Kiss Tomorrow Goodbye is a 1950 film noir starring James Cagney, directed by Gordon Douglas, produced by William Cagney and based on the novel by Horace McCoy.  The film was banned in Ohio as "a sordid, sadistic presentation of brutality and an extreme presentation of crime with explicit steps in commission."

Supporting Cagney are Luther Adler as a crooked lawyer, and Ward Bond and Barton MacLane as two crooked cops.

Plot
Ralph Cotter is a career criminal who, while escaping from a prison work camp, kills his escape partner, Carleton. On the outside, Cotter ultimately woos Carleton's sister, Holiday, by threatening to expose the fact that she was involved in arranging the prison break. Holiday does not know that Cotter killed her brother. There are hints of a sadomasochistic bond between the two in a scene where Cotter is provoked to whip Holiday with a wet towel, after which she passionately embraces him. Cotter quickly gets back into the crime game—only to be shaken down by corrupt local cops. Things become more complicated with each plan, and worsen when he turns the tables on the bad cops. Finally, Holiday discovers that Cotter killed her brother and that he is dumping her for a wealthy young heiress. She is thrown into a violent rage.

Cast
 James Cagney as Ralph Cotter
 Barbara Payton as Holiday Carleton
 Helena Carter as Margaret Dobson
 Ward Bond as Insp. Charles Weber
 Luther Adler as Keith 'Cherokee' Mandon
 Barton MacLane as Lt. John Reece
 Steve Brodie as Joe 'Jinx' Raynor
 Rhys Williams as Vic Mason
 Herbert Heyes as Ezra Dobson
 John Litel as Police Chief Tolgate
 William Frawley as Byers
 Gordon Richards as the Butler (uncredited)
 Neville Brand as Carleton, (Holiday’s Brother) (uncredited)

Production

Development
Kiss Tomorrow Goodbye was based on a bestselling novel by Horace McCoy that was published in 1948.

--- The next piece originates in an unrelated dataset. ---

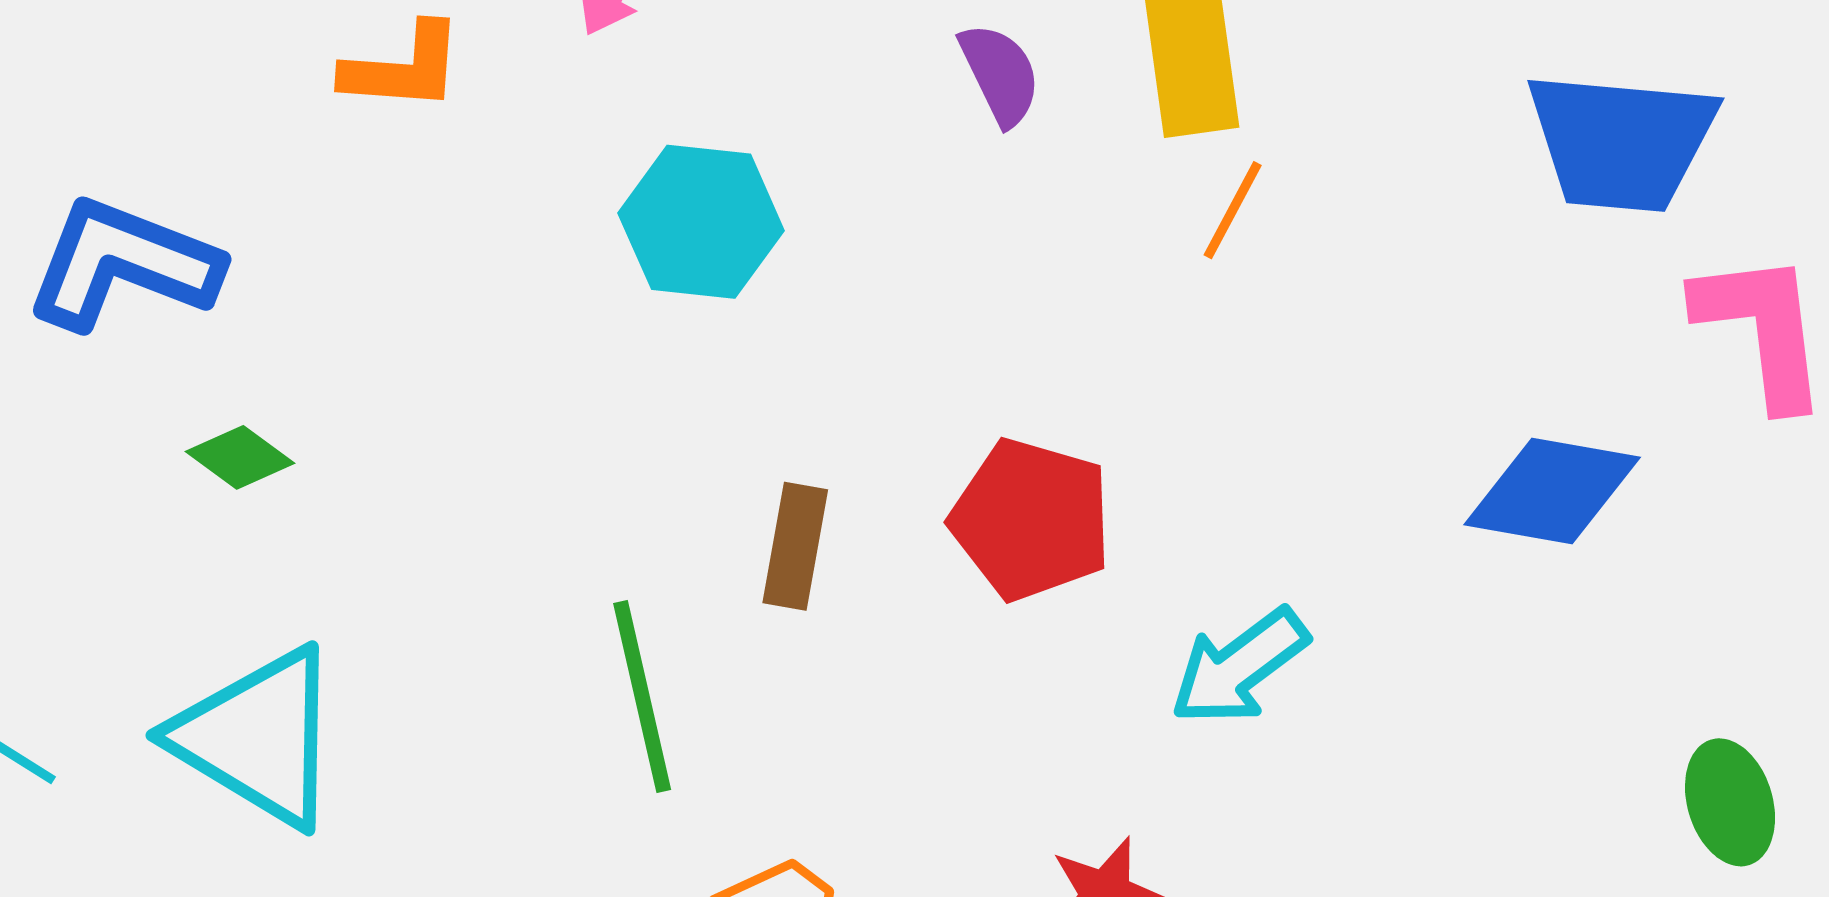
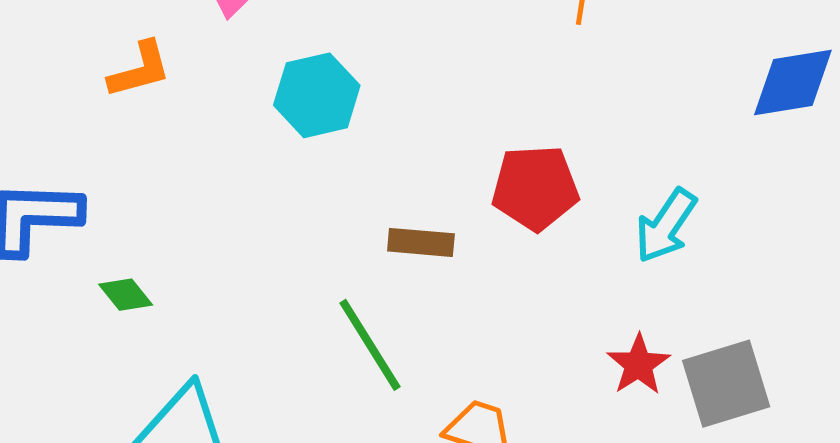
green diamond: (240, 457) -> (126, 295), turned 34
brown rectangle: (795, 546) -> (421, 242), turned -76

Humphrey Bogart and Robert Lord were interested in securing the film rights before the novel's publication, but in November 1949, the film rights were sold to William Schiffrin, an independent producer. In February 1950, the Cagney brothers bought the film rights. In March 1950, Barbara Payton was cast. Helena Carter joined the cast in April. Filming began on April 14, 1950, at General Service Studios.

Kiss Tomorrow Goodbye was the first of four movies that the Cagney brothers made for Warner Bros. James Cagney said that he and his brother entered into a deal in which they gave the banks the first $500,000 that the film made, in order to pay back debts from The Time of Your Lives.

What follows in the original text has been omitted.